La passione civile Zanzotto, nato e cresciuto a Pieve di Soligo il 10 ottobre 1921, l’ereditò dal padre, insegnante di disegno antifascista. “Già nella lontana infanzia, mi fu duro avvertire la situazione anomala della mia famiglia, in lotta con la precarietà. Si era reso difficilissimo il lavoro a mio padre per la sua opposizione al regime. Poteva mancare da un giorno all’altro il sostentamento”, raccontò in un’intervista anni fa. “Nel nostro paese pochi avevano votato contro il fascio nel plebiscito del 1929, e fra questi c’era mio padre, cosa che tutti sapevano. Ricordo che la maestra a scuola ci aveva presentato sulla lavagna la scheda elettorale col “sì” e tutti i bambini dovevano ricopiarla. Io invece, memore degli insegnamenti familiari, ho scritto “no”».

Fu dunque naturale, per lui, partecipare alla Resistenza, dove militò in Giustizia e libertà. Intanto, si era laureato in Lettere all’Università di Padova dove aveva avuto come maestri come Diego Valeri e Concetto Marchesi. Dopo una breve permanenza all’estero, in Svizzera e in Francia, nel 1947 rientrò in Italia e si dedicò all’insegnamento.

I primi a riconoscere le sue doti furono i grandi poeti che componevano la giuria del premio San Babila (Giuseppe Ungaretti, Eugenio Montale, Salvatore Quasimodo, Leonardo Sinisgalli, Vittorio Sereni) che gli attribuirono il primo premio per un gruppo di poesie, composte tra il 1940 e il 1948, che sarà poi pubblicato nel 1951 con il titolo Dietro il paesaggio.

Poeta molto prolifico, non abbandonò mai la professione di insegnante, alla quale affiancò quella di critico letterario: scrisse per L’Approdo letterario, Nuovi argomenti, Il Giorno, L’Avanti!, Il Corriere della sera. Fra i suoi più importanti volumi in versi va senz’altro ricordato il volume La beltà (1968), tuttora considerato la raccolta fondamentale della sua opera.

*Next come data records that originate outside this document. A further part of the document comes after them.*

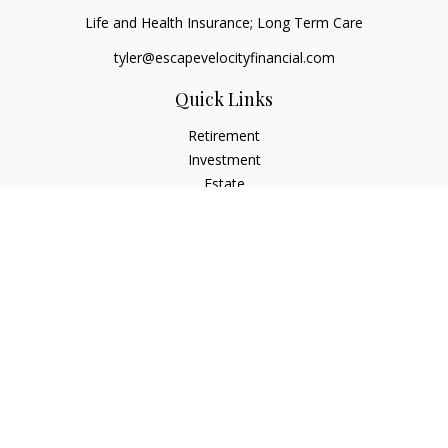
Life and Health Insurance; Long Term Care
tyler@escapevelocityfinancial.com
Quick Links
Retirement
Investment
Estate
Insurance
Tax
Money
Lifestyle
Latest Articles
All Videos
All Calculators
Osaic
Form CRS
Check the background of your financial professional on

Sempre attento all’attualità, non solo politica, nel 1969 pubblicò Gli sguardi, i fatti e Senhal, scritto subito dopo lo sbarco sulla luna. Un incontro fondamentale fu quello, nel 1976, con Federico Fellini, con il quale collaborò per il Casanova. Nel 1970 scrisse poi alcuni dialoghi e stralci della sceneggiatura de La città delle donne.

Poeta sperimentale (“L’idea dello sperimentalismo l’ho sempre implicitamente accettata perché non ho mai creduto a una poesia “immobile”, pur avendo sempre davanti modelli classici, irrinunciabile luce ed enigma) Zanzotto non ha fatto parte di gruppi e correnti letterarie: “Io credevo alle amicizie, alle sintonie parziali, non ai gruppi. Il gruppo rappresentava per me la gestione di qualcosa di extraletterario, mentre io pensavo che ognuno dovesse seguire la sua strada e poi confrontarsi con gli altri”.

Tutta la sua poetica ha ruotato attorno all’uomo e ai suoi misteri: “L’uomo sta ribollendo nel proprio enigma, e la poesia non può dare che dei lampi di “consolazione”, nei quali appare ancora il miraggio dell’autofondazione e dell’autogiustificazione dell’essere. In essa c’è dunque un qualche valore, almeno provvisorio. Ma il quadro che abbiamo di fronte è quello di una catastrofe “ecologica” della mente”.